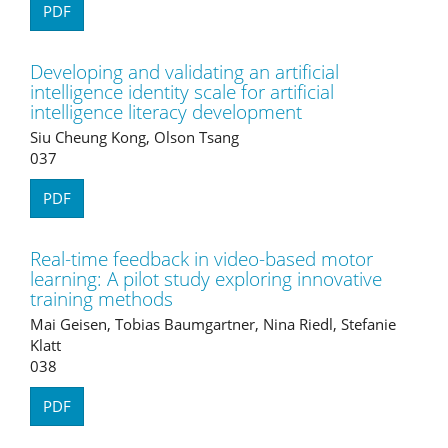
PDF
Developing and validating an artificial
intelligence identity scale for artificial
intelligence literacy development
Siu Cheung Kong, Olson Tsang
037
PDF
Real-time feedback in video-based motor
learning: A pilot study exploring innovative
training methods
Mai Geisen, Tobias Baumgartner, Nina Riedl, Stefanie
Klatt
038
PDF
━━━━━━━━━━
- PROBLEM STATEMENT
With the pictures left aside, set down each entry above exactly as it stands.

- THE COMPLETED TASK
PDF
Developing and validating an artificial
intelligence identity scale for artificial
intelligence literacy development
Siu Cheung Kong, Olson Tsang
037
PDF
Real-time feedback in video-based motor
learning: A pilot study exploring innovative
training methods
Mai Geisen, Tobias Baumgartner, Nina Riedl, Stefanie
Klatt
038
PDF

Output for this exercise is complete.